## Task details
Answer with a single number stating how many lines of the entries below include the string "width".

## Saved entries
===

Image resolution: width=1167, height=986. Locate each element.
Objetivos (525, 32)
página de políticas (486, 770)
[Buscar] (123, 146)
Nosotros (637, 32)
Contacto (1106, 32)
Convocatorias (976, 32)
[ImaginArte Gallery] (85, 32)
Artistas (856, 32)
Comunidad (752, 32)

===

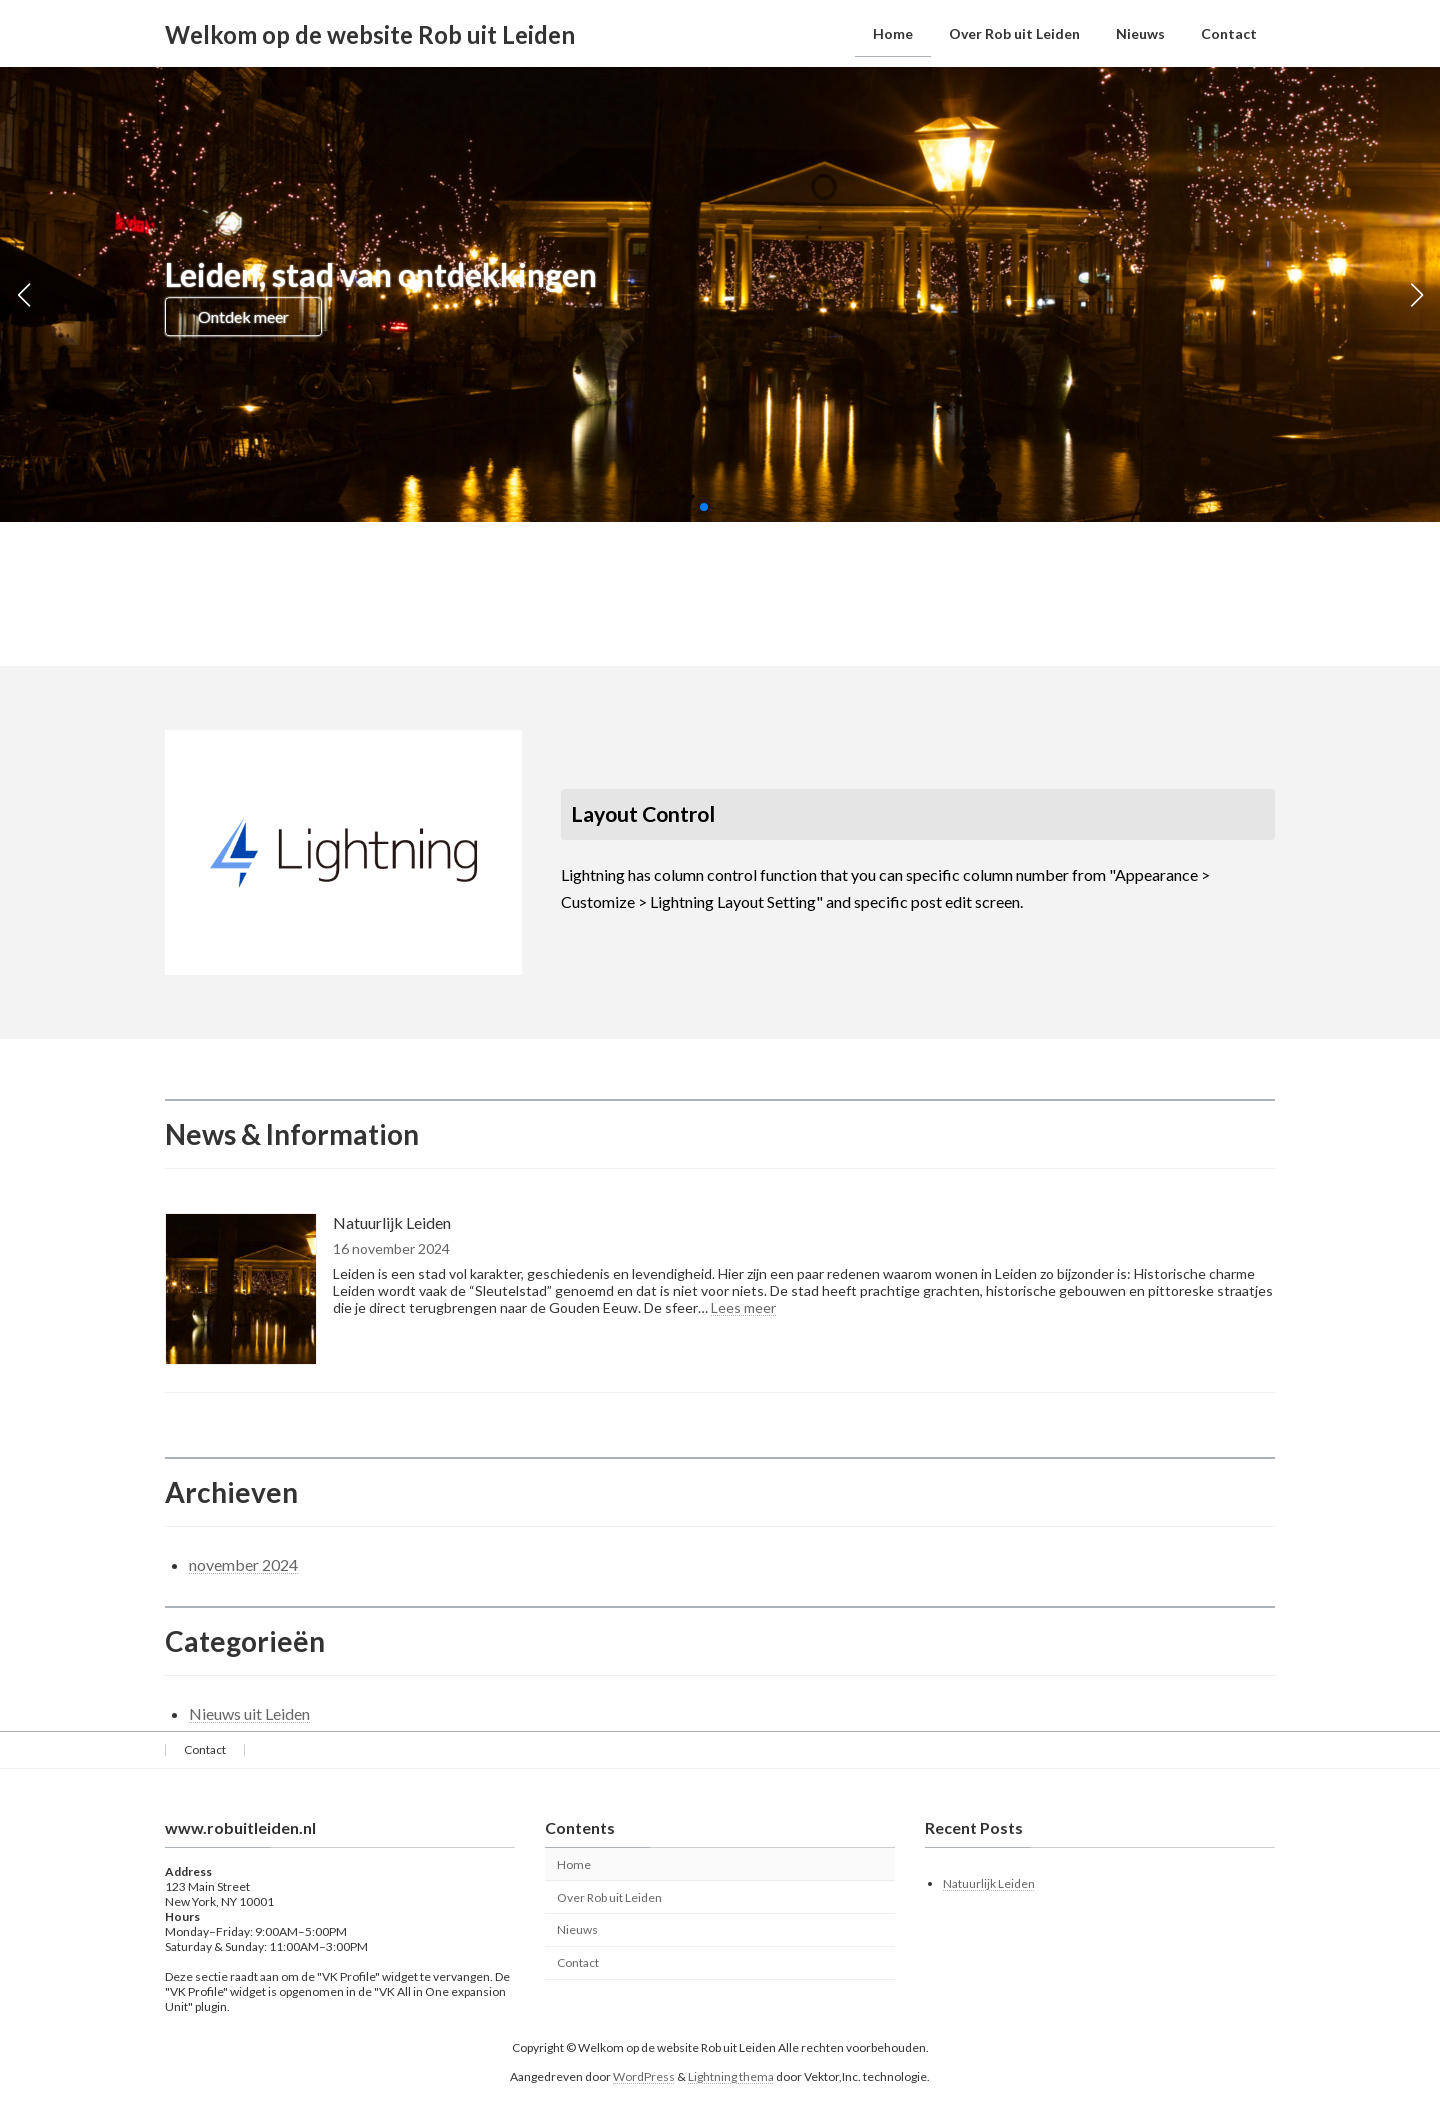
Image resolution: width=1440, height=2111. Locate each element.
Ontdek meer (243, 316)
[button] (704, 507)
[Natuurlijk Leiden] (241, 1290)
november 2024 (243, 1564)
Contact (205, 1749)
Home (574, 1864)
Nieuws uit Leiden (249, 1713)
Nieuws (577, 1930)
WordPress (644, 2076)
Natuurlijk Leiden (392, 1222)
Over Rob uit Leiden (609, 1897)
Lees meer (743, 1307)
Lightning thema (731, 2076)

===

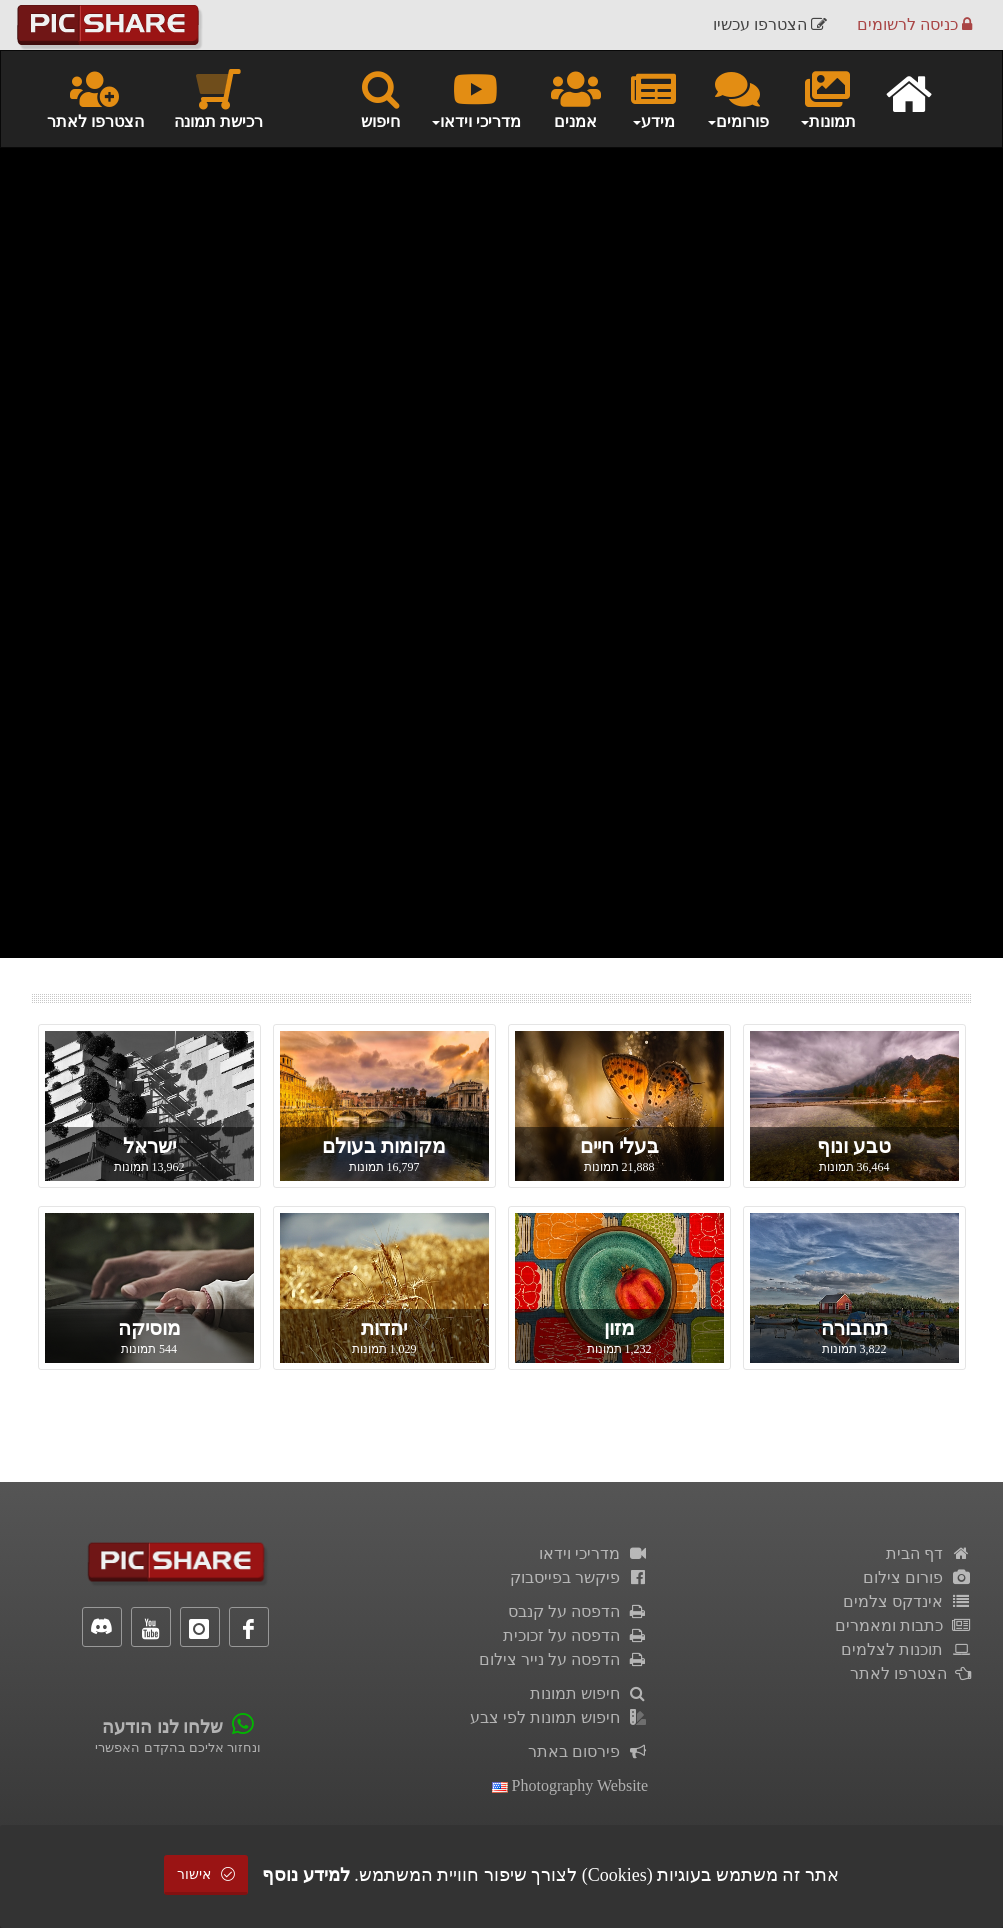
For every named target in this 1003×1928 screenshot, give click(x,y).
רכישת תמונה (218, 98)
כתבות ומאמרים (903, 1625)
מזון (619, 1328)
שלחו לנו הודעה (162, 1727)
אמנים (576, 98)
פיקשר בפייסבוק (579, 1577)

===

## Written response
2